RECORDS FOR THIS EXERCISE
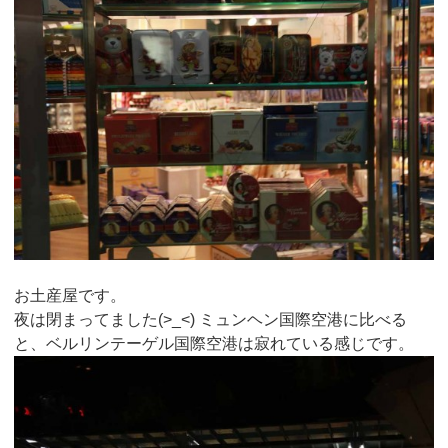
お土産屋です。
夜は閉まってました(>_<) ミュンヘン国際空港に比べる
と、ベルリンテーゲル国際空港は寂れている感じです。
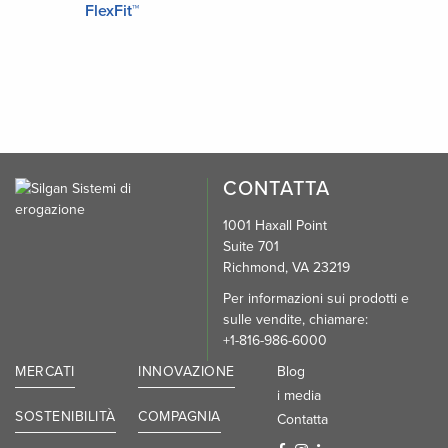
FlexFit™
CONTATTA
1001 Haxall Point
Suite 701
Richmond, VA 23219
Per informazioni sui prodotti e
sulle vendite, chiamare:
+1-816-986-6000
MERCATI
INNOVAZIONE
Blog
i media
SOSTENIBILITÀ
COMPAGNIA
Contatta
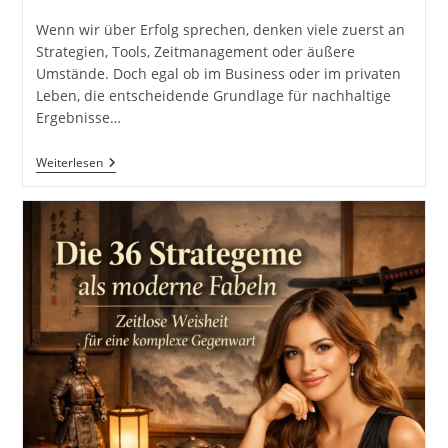
Kategorie:
Kommentare:
Wenn wir über Erfolg sprechen, denken viele zuerst an
Strategien, Tools, Zeitmanagement oder äußere
Umstände. Doch egal ob im Business oder im privaten
Leben, die entscheidende Grundlage für nachhaltige
Ergebnisse…
Innere
Weiterlesen
Haltung
Als
Grundlage
Äußerer
Ergebnisse
Inkl.
17
Punkte
Checkliste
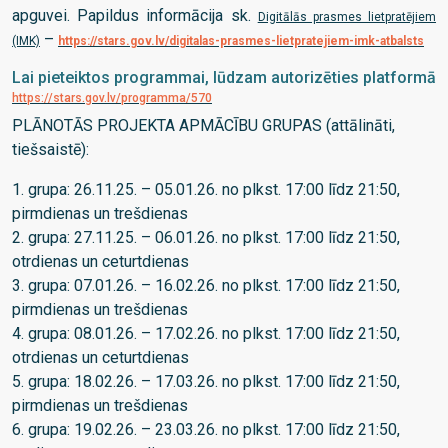
apguvei. Papildus informācija sk.
Digitālās prasmes lietpratējiem
–
(IMK)
https://stars.gov.lv/digitalas-prasmes-lietpratejiem-imk-atbalsts
Lai pieteiktos programmai, lūdzam autorizēties platformā
https://stars.gov.lv/programma/570
PLĀNOTĀS PROJEKTA APMĀCĪBU GRUPAS (attālināti,
tiešsaistē):
1. grupa: 26.11.25. – 05.01.26. no plkst. 17:00 līdz 21:50,
pirmdienas un trešdienas
2. grupa: 27.11.25. – 06.01.26. no plkst. 17:00 līdz 21:50,
otrdienas un ceturtdienas
3. grupa: 07.01.26. – 16.02.26. no plkst. 17:00 līdz 21:50,
pirmdienas un trešdienas
4. grupa: 08.01.26. – 17.02.26. no plkst. 17:00 līdz 21:50,
otrdienas un ceturtdienas
5. grupa: 18.02.26. – 17.03.26. no plkst. 17:00 līdz 21:50,
pirmdienas un trešdienas
6. grupa: 19.02.26. – 23.03.26. no plkst. 17:00 līdz 21:50,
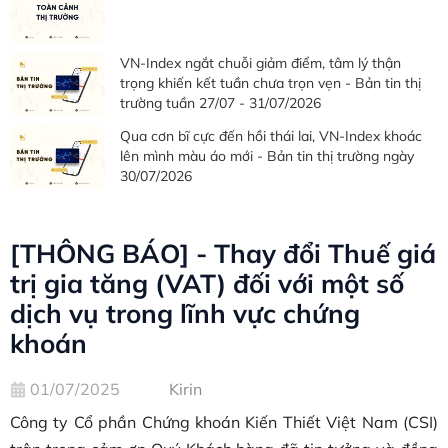
VN-Index ngắt chuỗi giảm điểm, tâm lý thận
trọng khiến kết tuần chưa trọn vẹn - Bản tin thị
trường tuần 27/07 - 31/07/2026
Qua cơn bĩ cực đến hồi thái lai, VN-Index khoác
lên mình màu áo mới - Bản tin thị trường ngày
30/07/2026
[THÔNG BÁO] - Thay đổi Thuế giá
trị gia tăng (VAT) đối với một số
dịch vụ trong lĩnh vực chứng
khoán
01/07/2025
Kirin
Công ty Cổ phần Chứng khoán Kiến Thiết Việt Nam (CSI)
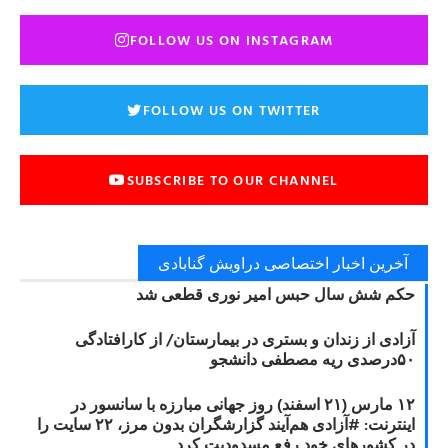
FOLLOW US ON INSTAGRAM
FOLLOW US ON TWITTER
SUBSCRIBE TO OUR CHANNEL
آخرین اخبار اختصاصی دراویش گنابادی
حکم شش سال حبس امیر نوری قطعی شد
آزادی از زندان و بستری در بیمارستان/ از کارافتادگی
۵۰درصدی ریه مصطفی دانشجو
۱۲ مارس (۲۱ اسفند) روز جهانی مبارزه با سانسور در
اینترنت: #آزادی هم‌آیند گزارشگران‌ بدون مرز، ۲۲ سایت را
در کشورهای خود رفع مسدودیت کرد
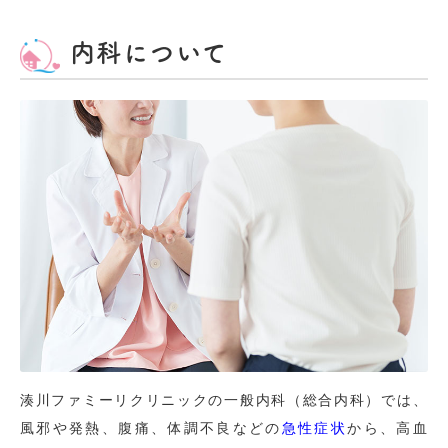
内科について
湊川ファミーリクリニックの一般内科（総合内科）では、
風邪や発熱、腹痛、体調不良などの
急性症状
から、高血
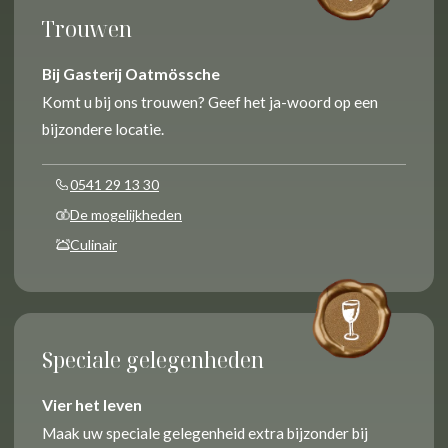
Trouwen
Bij Gasterij Oatmössche
Komt u bij ons trouwen? Geef het ja-woord op een
bijzondere locatie.
0541 29 13 30
De mogelijkheden
Culinair
Speciale gelegenheden
Vier het leven
Maak uw speciale gelegenheid extra bijzonder bij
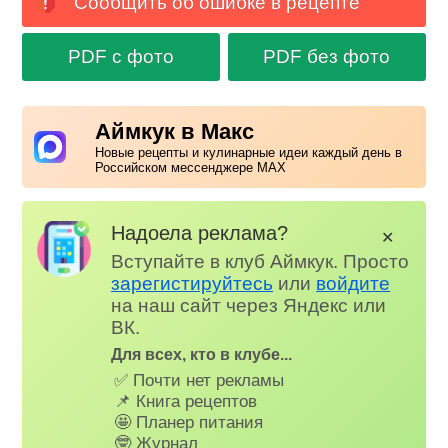
Сообщить об ошибке в рецепте
PDF с фото
PDF без фото
Аймкук в Макс
Новые рецепты и кулинарные идеи каждый день в
Российском мессенджере MAX
Надоела реклама?
✕
Вступайте в клуб Аймкук. Просто
зарегистируйтесь
или
войдите
на наш сайт через Яндекс или
ВК.
Для всех, кто в клубе...
✅ Почти нет рекламы
📌 Книга рецептов
🤩 Планер питания
🤓 Журнал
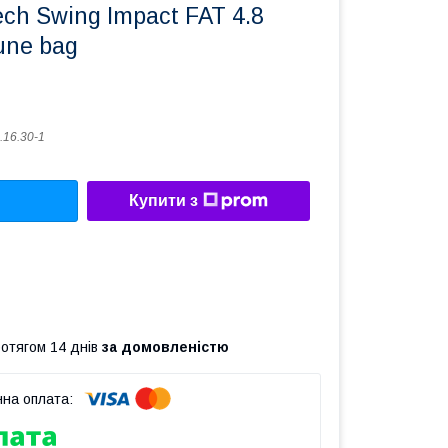
ech Swing Impact FAT 4.8
une bag
.16.30-1
Купити з
ротягом 14 днів
за домовленістю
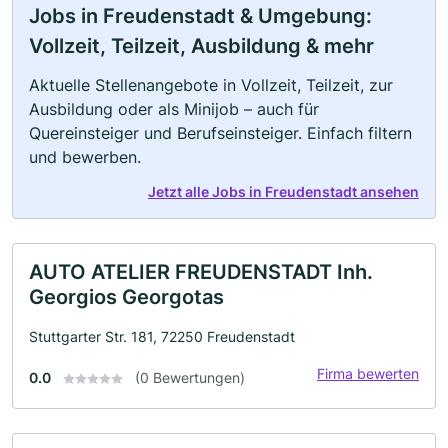
Jobs in Freudenstadt & Umgebung:
Vollzeit, Teilzeit, Ausbildung & mehr
Aktuelle Stellenangebote in Vollzeit, Teilzeit, zur
Ausbildung oder als Minijob – auch für
Quereinsteiger und Berufseinsteiger. Einfach filtern
und bewerben.
Jetzt alle Jobs in Freudenstadt ansehen
AUTO ATELIER FREUDENSTADT Inh.
Georgios Georgotas
Stuttgarter Str. 181, 72250 Freudenstadt
Firma bewerten
0.0
(0 Bewertungen)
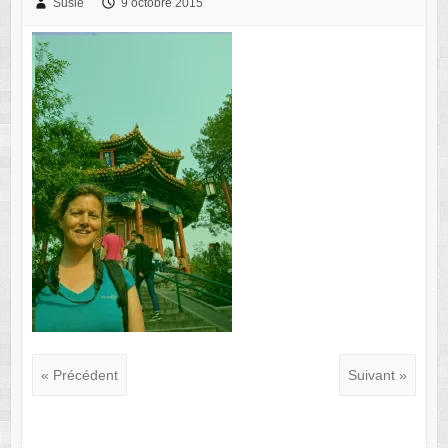
Susie
9 octobre 2015
« Précédent
Suivant »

WORK INSTRUCTION
Only the pictures are to be excluded; all other parts of the records above are to be given exactly.

RESPONSE AREA
お土産屋です。
夜は閉まってました(>_<) ミュンヘン国際空港に比べる
と、ベルリンテーゲル国際空港は寂れている感じです。
FlexFit™
CONTATTA
1001 Haxall Point
Suite 701
Richmond, VA 23219
Per informazioni sui prodotti e
sulle vendite, chiamare:
+1-816-986-6000
MERCATI
INNOVAZIONE
Blog
i media
SOSTENIBILITÀ
COMPAGNIA
Contatta
Kategorie:
Kommentare:
Wenn wir über Erfolg sprechen, denken viele zuerst an
Strategien, Tools, Zeitmanagement oder äußere
Umstände. Doch egal ob im Business oder im privaten
Leben, die entscheidende Grundlage für nachhaltige
Ergebnisse…
Innere
Weiterlesen
Haltung
Als
Grundlage
Äußerer
Ergebnisse
Inkl.
17
Punkte
Checkliste
apguvei. Papildus informācija sk.
Digitālās prasmes lietpratējiem
–
(IMK)
https://stars.gov.lv/digitalas-prasmes-lietpratejiem-imk-atbalsts
Lai pieteiktos programmai, lūdzam autorizēties platformā
https://stars.gov.lv/programma/570
PLĀNOTĀS PROJEKTA APMĀCĪBU GRUPAS (attālināti,
tiešsaistē):
1. grupa: 26.11.25. – 05.01.26. no plkst. 17:00 līdz 21:50,
pirmdienas un trešdienas
2. grupa: 27.11.25. – 06.01.26. no plkst. 17:00 līdz 21:50,
otrdienas un ceturtdienas
3. grupa: 07.01.26. – 16.02.26. no plkst. 17:00 līdz 21:50,
pirmdienas un trešdienas
4. grupa: 08.01.26. – 17.02.26. no plkst. 17:00 līdz 21:50,
otrdienas un ceturtdienas
5. grupa: 18.02.26. – 17.03.26. no plkst. 17:00 līdz 21:50,
pirmdienas un trešdienas
6. grupa: 19.02.26. – 23.03.26. no plkst. 17:00 līdz 21:50,
VN-Index ngắt chuỗi giảm điểm, tâm lý thận
trọng khiến kết tuần chưa trọn vẹn - Bản tin thị
trường tuần 27/07 - 31/07/2026
Qua cơn bĩ cực đến hồi thái lai, VN-Index khoác
lên mình màu áo mới - Bản tin thị trường ngày
30/07/2026
[THÔNG BÁO] - Thay đổi Thuế giá
trị gia tăng (VAT) đối với một số
dịch vụ trong lĩnh vực chứng
khoán
01/07/2025
Kirin
Công ty Cổ phần Chứng khoán Kiến Thiết Việt Nam (CSI)
FOLLOW US ON INSTAGRAM
FOLLOW US ON TWITTER
SUBSCRIBE TO OUR CHANNEL
آخرین اخبار اختصاصی دراویش گنابادی
حکم شش سال حبس امیر نوری قطعی شد
آزادی از زندان و بستری در بیمارستان/ از کارافتادگی
۵۰درصدی ریه مصطفی دانشجو
۱۲ مارس (۲۱ اسفند) روز جهانی مبارزه با سانسور در
اینترنت: #آزادی هم‌آیند گزارشگران‌ بدون مرز، ۲۲ سایت را
در کشورهای خود رفع مسدودیت کرد
内科について
湊川ファミーリクリニックの一般内科（総合内科）では、
風邪や発熱、腹痛、体調不良などの
急性症状
から、高血
Trouwen
Bij Gasterij Oatmössche
Komt u bij ons trouwen? Geef het ja-woord op een
bijzondere locatie.
0541 29 13 30
De mogelijkheden
Culinair
Speciale gelegenheden
Vier het leven
Maak uw speciale gelegenheid extra bijzonder bij
Сообщить об ошибке в рецепте
PDF с фото
PDF без фото
Аймкук в Макс
Новые рецепты и кулинарные идеи каждый день в
Российском мессенджере MAX
Надоела реклама?
✕
Вступайте в клуб Аймкук. Просто
зарегистируйтесь
или
войдите
на наш сайт через Яндекс или
ВК.
Для всех, кто в клубе...
✅ Почти нет рекламы
📌 Книга рецептов
🤩 Планер питания
🤓 Журнал
ech Swing Impact FAT 4.8
une bag
.16.30-1
Купити з
ротягом 14 днів
за домовленістю
Jobs in Freudenstadt & Umgebung:
Vollzeit, Teilzeit, Ausbildung & mehr
Aktuelle Stellenangebote in Vollzeit, Teilzeit, zur
Ausbildung oder als Minijob – auch für
Quereinsteiger und Berufseinsteiger. Einfach filtern
und bewerben.
Jetzt alle Jobs in Freudenstadt ansehen
AUTO ATELIER FREUDENSTADT Inh.
Georgios Georgotas
Stuttgarter Str. 181, 72250 Freudenstadt
Firma bewerten
0.0
(0 Bewertungen)
Susie
9 octobre 2015
« Précédent
Suivant »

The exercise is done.